Solitudine & Hikikomori

La solitudine è nata prima dell’uomo.

Pensiamo al momento del concepimento: in quell’istante l’ovulo è solo.

Nel momento della morte l’uomo è solo.

La nostra intera vita è costellata da momenti di solitudine.

Quello della solitudine è un tema trattato da sempre.

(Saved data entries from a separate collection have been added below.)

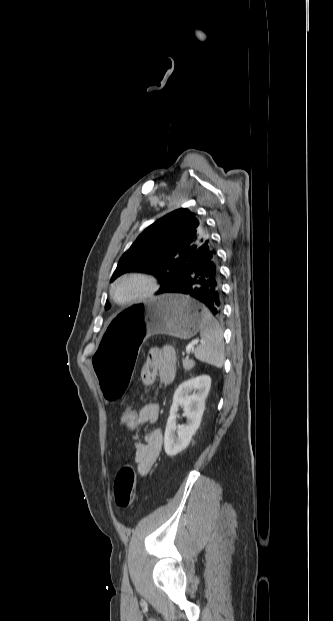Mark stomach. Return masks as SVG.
I'll return each mask as SVG.
<instances>
[{"instance_id":"obj_1","label":"stomach","mask_w":333,"mask_h":621,"mask_svg":"<svg viewBox=\"0 0 333 621\" xmlns=\"http://www.w3.org/2000/svg\"><path fill=\"white\" fill-rule=\"evenodd\" d=\"M206 308L181 294H164L135 304L108 320L94 355L96 380L107 402H122L137 367L144 338L166 334L190 339L199 330Z\"/></svg>"}]
</instances>
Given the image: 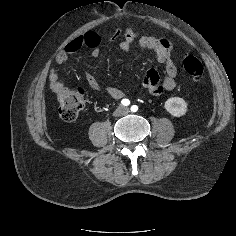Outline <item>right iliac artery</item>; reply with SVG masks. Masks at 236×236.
Instances as JSON below:
<instances>
[{
	"label": "right iliac artery",
	"mask_w": 236,
	"mask_h": 236,
	"mask_svg": "<svg viewBox=\"0 0 236 236\" xmlns=\"http://www.w3.org/2000/svg\"><path fill=\"white\" fill-rule=\"evenodd\" d=\"M121 103H122V105H124V106H128V105L130 104V101H129V99H123V100L121 101Z\"/></svg>",
	"instance_id": "right-iliac-artery-1"
}]
</instances>
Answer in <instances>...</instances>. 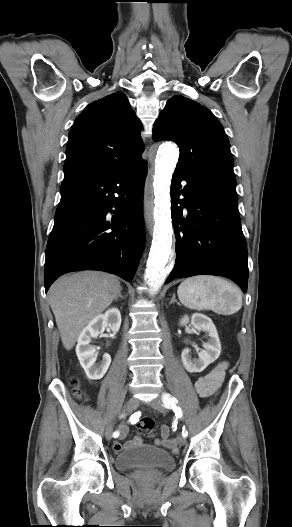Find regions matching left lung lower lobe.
<instances>
[{
	"label": "left lung lower lobe",
	"instance_id": "1",
	"mask_svg": "<svg viewBox=\"0 0 292 527\" xmlns=\"http://www.w3.org/2000/svg\"><path fill=\"white\" fill-rule=\"evenodd\" d=\"M183 180L187 184L180 190ZM181 194L184 196L182 200L179 199ZM171 215L176 234V262L166 283L176 277L219 275L233 280L245 292L248 281L247 246L240 223L236 189L187 179L174 172Z\"/></svg>",
	"mask_w": 292,
	"mask_h": 527
}]
</instances>
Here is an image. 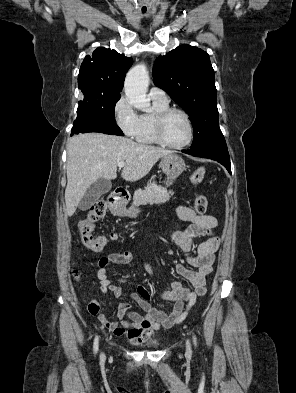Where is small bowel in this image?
I'll list each match as a JSON object with an SVG mask.
<instances>
[{
  "mask_svg": "<svg viewBox=\"0 0 296 393\" xmlns=\"http://www.w3.org/2000/svg\"><path fill=\"white\" fill-rule=\"evenodd\" d=\"M177 217L189 222L190 225L183 231H175L168 238L186 253V262L195 270L177 263L176 272L189 280L192 288L184 286L180 281H174L171 288L162 290L161 296L173 301L171 309H157L152 305V294L145 285H139L135 293L130 295L128 301L118 305L119 320H111L101 312V299L107 293L120 297L123 294L121 284L133 286L126 279L112 281L108 276L107 267L110 263L128 264L133 259L130 251L112 252L98 260L97 277L99 279V295L88 302L87 308L91 315L96 316L102 325L116 336H125L133 344H141L148 340L155 331L169 329L180 324L187 316L188 311L195 304L196 299L206 293V276L211 273L215 261V253L220 245V238L214 233L218 221L211 215L198 214L192 208L179 205L176 210ZM201 236L209 238L197 246L194 255L189 254L194 239ZM149 273L150 267L146 266ZM132 302L136 303L141 312L130 310Z\"/></svg>",
  "mask_w": 296,
  "mask_h": 393,
  "instance_id": "c3829d8e",
  "label": "small bowel"
}]
</instances>
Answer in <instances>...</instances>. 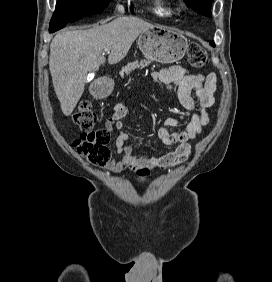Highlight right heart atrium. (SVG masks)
<instances>
[{
	"instance_id": "1",
	"label": "right heart atrium",
	"mask_w": 272,
	"mask_h": 282,
	"mask_svg": "<svg viewBox=\"0 0 272 282\" xmlns=\"http://www.w3.org/2000/svg\"><path fill=\"white\" fill-rule=\"evenodd\" d=\"M118 10H119V11H121V10H122V8H121V7H118Z\"/></svg>"
}]
</instances>
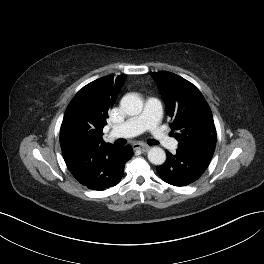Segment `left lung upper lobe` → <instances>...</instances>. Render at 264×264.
I'll use <instances>...</instances> for the list:
<instances>
[{
  "label": "left lung upper lobe",
  "mask_w": 264,
  "mask_h": 264,
  "mask_svg": "<svg viewBox=\"0 0 264 264\" xmlns=\"http://www.w3.org/2000/svg\"><path fill=\"white\" fill-rule=\"evenodd\" d=\"M171 118V133L179 141L178 149L187 154L212 157L216 129L209 105L189 81L168 72L151 73Z\"/></svg>",
  "instance_id": "1"
}]
</instances>
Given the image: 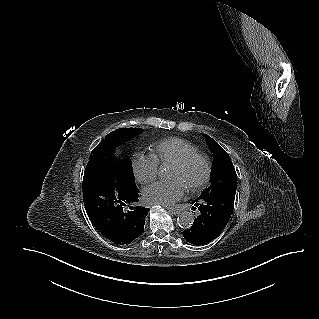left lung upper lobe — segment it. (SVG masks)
I'll return each mask as SVG.
<instances>
[{
  "instance_id": "5c2ea615",
  "label": "left lung upper lobe",
  "mask_w": 319,
  "mask_h": 319,
  "mask_svg": "<svg viewBox=\"0 0 319 319\" xmlns=\"http://www.w3.org/2000/svg\"><path fill=\"white\" fill-rule=\"evenodd\" d=\"M206 142L213 153L211 184L199 198L227 190H236L237 174L228 153L210 136L205 135Z\"/></svg>"
}]
</instances>
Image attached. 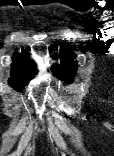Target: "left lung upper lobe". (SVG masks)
<instances>
[{"instance_id":"obj_1","label":"left lung upper lobe","mask_w":114,"mask_h":156,"mask_svg":"<svg viewBox=\"0 0 114 156\" xmlns=\"http://www.w3.org/2000/svg\"><path fill=\"white\" fill-rule=\"evenodd\" d=\"M74 57L75 54L68 48V45L63 46L60 53V65L52 66L55 75L60 79H71L77 68V64L73 62Z\"/></svg>"}]
</instances>
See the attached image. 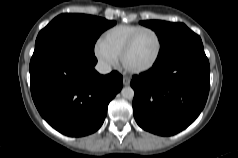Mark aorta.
Wrapping results in <instances>:
<instances>
[{
  "label": "aorta",
  "instance_id": "obj_1",
  "mask_svg": "<svg viewBox=\"0 0 238 158\" xmlns=\"http://www.w3.org/2000/svg\"><path fill=\"white\" fill-rule=\"evenodd\" d=\"M122 97L125 99H133L134 97V90L131 87H124L121 90Z\"/></svg>",
  "mask_w": 238,
  "mask_h": 158
}]
</instances>
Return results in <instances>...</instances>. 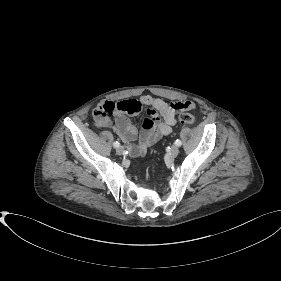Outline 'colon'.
Returning <instances> with one entry per match:
<instances>
[{
  "label": "colon",
  "mask_w": 281,
  "mask_h": 281,
  "mask_svg": "<svg viewBox=\"0 0 281 281\" xmlns=\"http://www.w3.org/2000/svg\"><path fill=\"white\" fill-rule=\"evenodd\" d=\"M186 106H188V104H186ZM140 110L141 106L137 102H132L128 105H126L124 102H120L117 104L112 103L107 104L95 111V118L99 125H103L110 116L120 114L122 111H126L127 113H134ZM179 121L184 125L192 126L195 122V119L190 113H181L179 115Z\"/></svg>",
  "instance_id": "obj_1"
}]
</instances>
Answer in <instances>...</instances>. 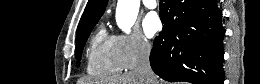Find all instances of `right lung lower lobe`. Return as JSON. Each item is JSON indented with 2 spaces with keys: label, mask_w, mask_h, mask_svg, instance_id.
Segmentation results:
<instances>
[{
  "label": "right lung lower lobe",
  "mask_w": 260,
  "mask_h": 84,
  "mask_svg": "<svg viewBox=\"0 0 260 84\" xmlns=\"http://www.w3.org/2000/svg\"><path fill=\"white\" fill-rule=\"evenodd\" d=\"M150 64L166 81L223 84L222 12L217 0H164Z\"/></svg>",
  "instance_id": "right-lung-lower-lobe-1"
}]
</instances>
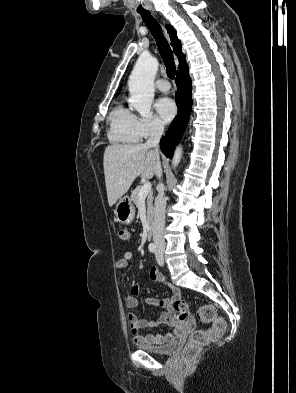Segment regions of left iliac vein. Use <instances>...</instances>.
<instances>
[{"mask_svg":"<svg viewBox=\"0 0 296 393\" xmlns=\"http://www.w3.org/2000/svg\"><path fill=\"white\" fill-rule=\"evenodd\" d=\"M156 256V261L160 266H163L164 264V257H163V252L159 251V249L155 253Z\"/></svg>","mask_w":296,"mask_h":393,"instance_id":"4c4485c4","label":"left iliac vein"}]
</instances>
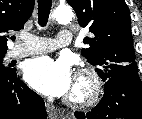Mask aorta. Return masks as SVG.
<instances>
[{"mask_svg":"<svg viewBox=\"0 0 142 119\" xmlns=\"http://www.w3.org/2000/svg\"><path fill=\"white\" fill-rule=\"evenodd\" d=\"M73 13L68 7H58L53 13V19L58 23H68L72 20Z\"/></svg>","mask_w":142,"mask_h":119,"instance_id":"aorta-1","label":"aorta"}]
</instances>
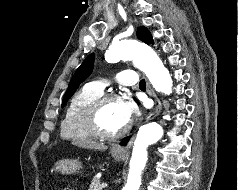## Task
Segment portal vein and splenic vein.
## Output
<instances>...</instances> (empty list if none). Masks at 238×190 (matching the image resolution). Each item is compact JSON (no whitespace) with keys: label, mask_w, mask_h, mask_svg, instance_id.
Returning a JSON list of instances; mask_svg holds the SVG:
<instances>
[{"label":"portal vein and splenic vein","mask_w":238,"mask_h":190,"mask_svg":"<svg viewBox=\"0 0 238 190\" xmlns=\"http://www.w3.org/2000/svg\"><path fill=\"white\" fill-rule=\"evenodd\" d=\"M107 186H108L107 183H102V185H101L102 188H106Z\"/></svg>","instance_id":"18ae733b"}]
</instances>
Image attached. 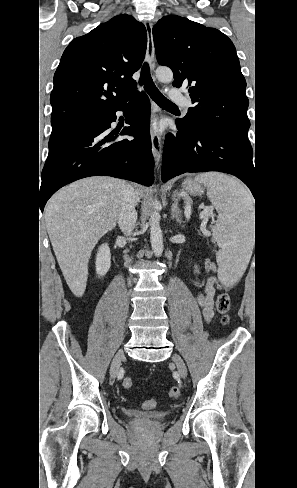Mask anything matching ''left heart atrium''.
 <instances>
[{
  "mask_svg": "<svg viewBox=\"0 0 297 488\" xmlns=\"http://www.w3.org/2000/svg\"><path fill=\"white\" fill-rule=\"evenodd\" d=\"M155 129H156V131H157V132L161 130V128H160V127H158V126H156V128H155Z\"/></svg>",
  "mask_w": 297,
  "mask_h": 488,
  "instance_id": "left-heart-atrium-1",
  "label": "left heart atrium"
}]
</instances>
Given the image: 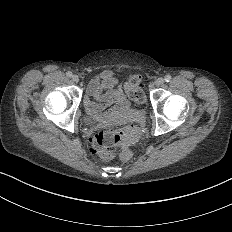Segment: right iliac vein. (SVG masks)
Instances as JSON below:
<instances>
[{
    "instance_id": "63e3f726",
    "label": "right iliac vein",
    "mask_w": 232,
    "mask_h": 232,
    "mask_svg": "<svg viewBox=\"0 0 232 232\" xmlns=\"http://www.w3.org/2000/svg\"><path fill=\"white\" fill-rule=\"evenodd\" d=\"M72 82L73 83H78L79 82V76L78 75H73L72 76Z\"/></svg>"
}]
</instances>
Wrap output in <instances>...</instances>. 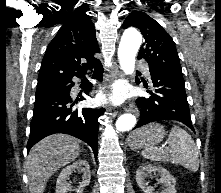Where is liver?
I'll return each mask as SVG.
<instances>
[{
    "label": "liver",
    "instance_id": "1",
    "mask_svg": "<svg viewBox=\"0 0 221 193\" xmlns=\"http://www.w3.org/2000/svg\"><path fill=\"white\" fill-rule=\"evenodd\" d=\"M79 154V141L66 134H53L35 144L26 161L30 193H43L48 179Z\"/></svg>",
    "mask_w": 221,
    "mask_h": 193
}]
</instances>
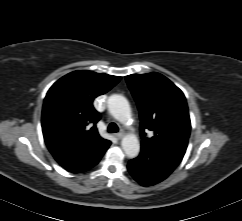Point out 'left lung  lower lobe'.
Listing matches in <instances>:
<instances>
[{
	"label": "left lung lower lobe",
	"instance_id": "1",
	"mask_svg": "<svg viewBox=\"0 0 242 221\" xmlns=\"http://www.w3.org/2000/svg\"><path fill=\"white\" fill-rule=\"evenodd\" d=\"M178 163L170 158L141 148L138 157L128 163V171L142 186H152L166 179Z\"/></svg>",
	"mask_w": 242,
	"mask_h": 221
}]
</instances>
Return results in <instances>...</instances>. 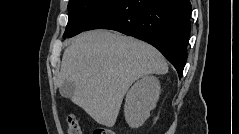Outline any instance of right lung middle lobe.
<instances>
[{
    "mask_svg": "<svg viewBox=\"0 0 239 134\" xmlns=\"http://www.w3.org/2000/svg\"><path fill=\"white\" fill-rule=\"evenodd\" d=\"M117 0H70L69 17L63 38L82 32L86 26L104 9Z\"/></svg>",
    "mask_w": 239,
    "mask_h": 134,
    "instance_id": "1",
    "label": "right lung middle lobe"
}]
</instances>
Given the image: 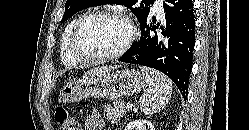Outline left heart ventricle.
Listing matches in <instances>:
<instances>
[{"mask_svg":"<svg viewBox=\"0 0 249 130\" xmlns=\"http://www.w3.org/2000/svg\"><path fill=\"white\" fill-rule=\"evenodd\" d=\"M129 35L125 20L112 16H95L81 27L76 46L80 53L105 55L119 49Z\"/></svg>","mask_w":249,"mask_h":130,"instance_id":"obj_1","label":"left heart ventricle"}]
</instances>
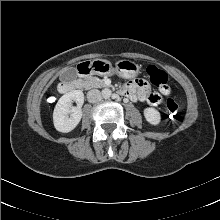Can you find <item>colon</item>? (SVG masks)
Wrapping results in <instances>:
<instances>
[{"mask_svg":"<svg viewBox=\"0 0 220 220\" xmlns=\"http://www.w3.org/2000/svg\"><path fill=\"white\" fill-rule=\"evenodd\" d=\"M146 72L153 85L160 87L166 84V73L155 65H149L146 69ZM165 114L167 119L172 122L179 120V106L173 99H168L166 101Z\"/></svg>","mask_w":220,"mask_h":220,"instance_id":"5ec220e1","label":"colon"}]
</instances>
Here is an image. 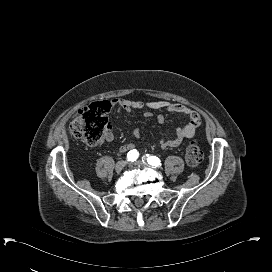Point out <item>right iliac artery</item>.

Già Aristotele, nella sua “Politica” definisce l’uomo “ζῷον πολιτικόν”, “animale politico”, accezione utile per comprendere che il senso di aggregamento insito nell’individuo sia un bisogno quasi fisiologico, che faccia parte cioè della stessa natura umana. Oggigiorno la società stigmatizza la solitudine e l’uomo, influenzato da ciò, tenta di evitarla, instaurando pseudo-rapporti con gli altri; non si preoccupa della qualità delle sue relazioni, il fine è unico: non rimanere solo. Adottare questo atteggiamento, per l’individuo, è però controproducente, poiché accrescerà in lui quel senso di insoddisfazione ed infelicità perenne, dovuto all’inutilità di queste relazioni, dalle quali egli non ricava nulla di positivo, se non la mera compagnia.

Si può imparare però, come sostiene D.W. Winnicott, ad accettare i momenti di solitudine che la vita inevitabilmente ci presenta, e trarre da essi benefici per la propria interiorità. Essere soli fisicamente non deve tradursi per forza con l’esserlo emotivamente; secondo l’autore si può arrivare addirittura a ricercare momenti di solitudine perché essi giovano al corpo e all’anima. È in questi momenti che si impara a conoscere sé stessi, i propri pregi e difetti, i propri limiti, ciò che realmente si vuole; così facendo l’individuo impara a convivere con la solitudine e, conseguentemente, ad instaurare relazioni costruttive, che possano arricchire anziché vincolare.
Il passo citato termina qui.